The leadership of the US Disciples of Christ church are reviewing their plans to hold their 2017 General Assembly in the state of Indiana after its Republican Governor Mike Pence signed into law a bill allowing wide ranging rights to discriminate by anyone who claims they have a religious objection.
The church’s biennial convention is estimated to be worth around $6 million to the state and the Disciples of Christ are now getting their lawyers to review all contracts relating to the 2017 General Assembly with a view to moving it out-of-state.
The church’s leadership say they are also looking to make sure that they review the laws of any state that hosts their General Assembly in 2019 to ensure it does not have any similarly discriminatory laws against LGBTI people.
‘The Christian Church (Disciples of Christ) has been headquartered in Indianapolis for nearly 100 years [and] our Indiana regional offices are located in Indianapolis as well,’ the Disciples of Christ wrote in a letter to Governor Pence prior to him signing the bill.
‘Every two years our general assembly, a gathering of over 6000 people from across the United States and Canada, is held in a US city.
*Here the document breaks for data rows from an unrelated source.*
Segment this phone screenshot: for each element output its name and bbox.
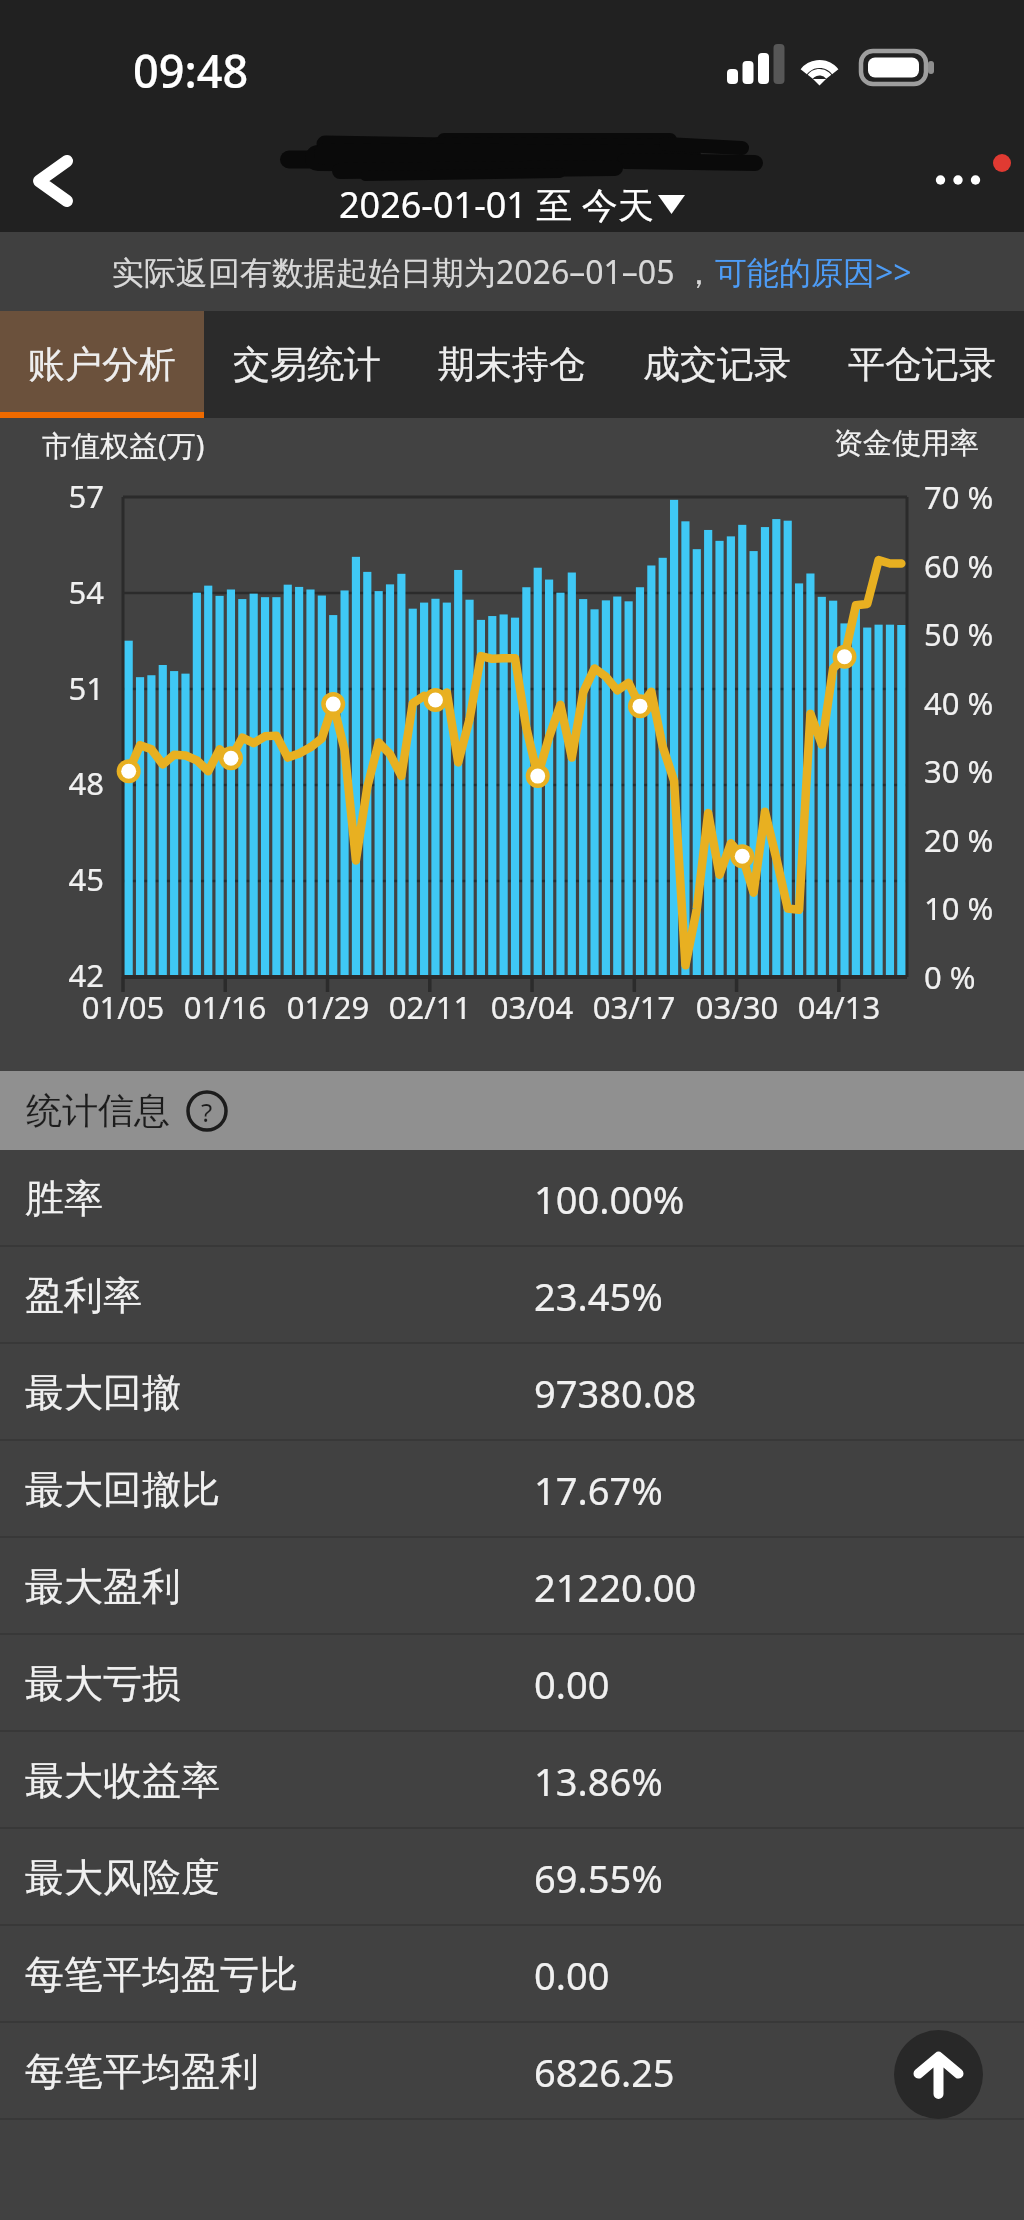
staticText: 2026-01-01 至 今天 — [339, 180, 654, 229]
button[interactable]: 账户分析 — [0, 311, 204, 418]
staticText: ? — [201, 1094, 213, 1129]
staticText: 03/30 — [669, 986, 805, 1028]
staticText: 0 % — [924, 956, 976, 998]
staticText: 13.86% — [534, 1755, 663, 1807]
staticText: 03/17 — [566, 986, 702, 1028]
staticText: 100.00% — [534, 1173, 685, 1225]
staticText: 盈利率 — [25, 1271, 142, 1320]
staticText: 42 — [24, 954, 104, 996]
button[interactable]: 可能的原因>> — [715, 250, 912, 294]
staticText: 每笔平均盈利 — [25, 2047, 259, 2096]
staticText: 最大收益率 — [25, 1756, 220, 1805]
staticText: 01/29 — [260, 986, 396, 1028]
staticText: 最大回撤 — [25, 1368, 181, 1417]
button[interactable]: 期末持仓 — [409, 311, 614, 418]
button[interactable]: Back — [8, 136, 98, 230]
staticText: 09:48 — [133, 40, 249, 101]
staticText: 60 % — [924, 545, 994, 587]
staticText: 45 — [24, 858, 104, 900]
staticText: 0.00 — [534, 1658, 610, 1710]
staticText: 40 % — [924, 682, 994, 724]
staticText: 最大盈利 — [25, 1562, 181, 1611]
staticText: 市值权益(万) — [42, 425, 205, 465]
staticText: 23.45% — [534, 1270, 663, 1322]
staticText: 统计信息 — [26, 1088, 170, 1133]
button[interactable]: 最大回撤 — [0, 1344, 1024, 1441]
staticText: 48 — [24, 762, 104, 804]
button[interactable]: 2026-01-01 至 今天 — [331, 174, 693, 235]
staticText: 最大亏损 — [25, 1659, 181, 1708]
button[interactable]: Scroll to top — [894, 2030, 983, 2119]
staticText: 6826.25 — [534, 2046, 675, 2098]
staticText: 0.00 — [534, 1949, 610, 2001]
staticText: 交易统计 — [233, 341, 381, 388]
button[interactable]: 最大亏损 — [0, 1635, 1024, 1732]
staticText: 平仓记录 — [848, 341, 996, 388]
staticText: 01/16 — [157, 986, 293, 1028]
staticText: 实际返回有数据起始日期为2026–01–05 ， — [112, 250, 715, 294]
button[interactable]: 胜率 — [0, 1150, 1024, 1247]
button[interactable]: Help — [186, 1090, 228, 1132]
button[interactable]: More options — [915, 130, 1020, 202]
button[interactable]: 盈利率 — [0, 1247, 1024, 1344]
button[interactable]: 交易统计 — [204, 311, 409, 418]
staticText: 10 % — [924, 887, 994, 929]
staticText: 70 % — [924, 476, 994, 518]
staticText: 30 % — [924, 750, 994, 792]
staticText: 可能的原因>> — [715, 250, 912, 294]
button[interactable]: 最大风险度 — [0, 1829, 1024, 1926]
button[interactable]: 成交记录 — [614, 311, 819, 418]
staticText: 最大回撤比 — [25, 1465, 220, 1514]
staticText: 胜率 — [25, 1174, 103, 1223]
staticText: 17.67% — [534, 1464, 663, 1516]
staticText: 57 — [24, 475, 104, 517]
staticText: 每笔平均盈亏比 — [25, 1950, 298, 1999]
staticText: 01/05 — [55, 986, 191, 1028]
staticText: 账户分析 — [28, 341, 176, 388]
button[interactable]: 最大收益率 — [0, 1732, 1024, 1829]
staticText: 03/04 — [464, 986, 600, 1028]
staticText: 期末持仓 — [438, 341, 586, 388]
staticText: 04/13 — [771, 986, 907, 1028]
staticText: 资金使用率 — [834, 425, 979, 462]
staticText: 54 — [24, 571, 104, 613]
staticText: 21220.00 — [534, 1561, 697, 1613]
staticText: 50 % — [924, 613, 994, 655]
button[interactable]: 每笔平均盈亏比 — [0, 1926, 1024, 2023]
staticText: 成交记录 — [643, 341, 791, 388]
button[interactable]: 每笔平均盈利 — [0, 2023, 1024, 2120]
staticText: 02/11 — [362, 986, 498, 1028]
button[interactable]: 最大盈利 — [0, 1538, 1024, 1635]
staticText: 20 % — [924, 819, 994, 861]
button[interactable]: 最大回撤比 — [0, 1441, 1024, 1538]
button[interactable]: 平仓记录 — [819, 311, 1024, 418]
staticText: 最大风险度 — [25, 1853, 220, 1902]
staticText: 51 — [24, 667, 104, 709]
staticText: 97380.08 — [534, 1367, 697, 1419]
staticText: 69.55% — [534, 1852, 663, 1904]
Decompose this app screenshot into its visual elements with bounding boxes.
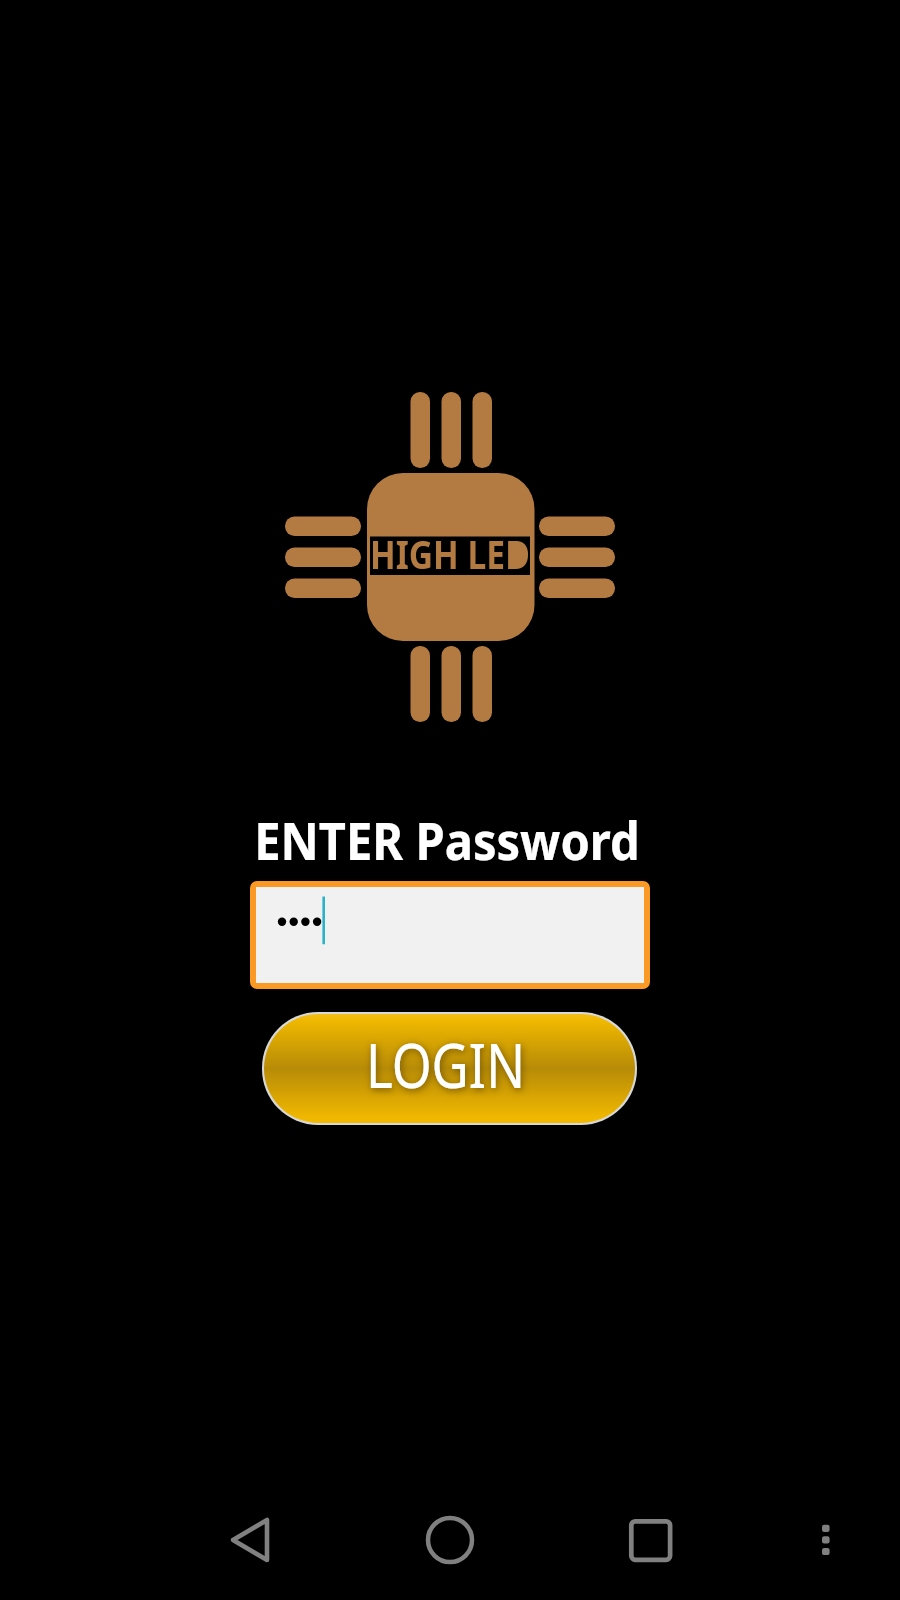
- button[interactable]: LOGIN: [264, 1014, 635, 1123]
- staticText: ENTER Password: [254, 804, 640, 875]
- staticText: HIGH LED: [370, 526, 530, 580]
- button[interactable]: More options: [790, 1495, 860, 1587]
- button[interactable]: [256, 887, 644, 983]
- staticText: LOGIN: [366, 1022, 525, 1106]
- button[interactable]: Home: [404, 1495, 496, 1587]
- button[interactable]: Back: [204, 1495, 296, 1587]
- button[interactable]: Recent apps: [604, 1495, 696, 1587]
In 2017 it is scheduled to be in Indianapolis as it was in 2009 and 1989.
‘However, the recent passage in the state legislature of the [Religious Freedom Restoration Act] (RFRA) bill is distressing to us. It is causing us to reconsider our decision to hold our 2017 gathering in Indianapolis.
‘Purportedly a matter of religious freedom, we find RFRA contrary to the values of our faith – as well as to our national and Hoosier values. Our nation and state are strong when we welcome people of many backgrounds and points of view. The free and robust exchange of ideas is part of what makes our democracy great.
‘We are particularly distressed at the thought that, should RFRA be signed into law, some of our members and friends might not be welcome in Indiana businesses – might experience legally sanctioned bias and rejection once so common on the basis of race.’
The Disciples of Christ warned that should Governor Pence allow the bill to become law it would affect where they chose to hold their General Assembly in future.
‘It will be a factor in whether we continue with our plans to hold an assembly in Indianapolis in 2017,’ they warned.
The Disciples of Christ have now issued a statement saying they have begun sorting ‘through the contracts, costs, and decisions around the 2017 General Assembly’ with a view to moving the conference to another state.
The Disciples of Christ’s stand on the bill received wide support on social media from church members.
‘So happy to be part of a church who is willing to take a stand on this matter!’ Disciples of Christ member Sharon Abbott Euley wrote on Facebook.
‘Governor Pence can deny all he wants but this legislation makes discrimination legal. Jesus does not teach to love only those who are like us. He teaches us to love ALL people.’
The Disciples of Christ church has around 630,000 members across North America across 3600 congregations.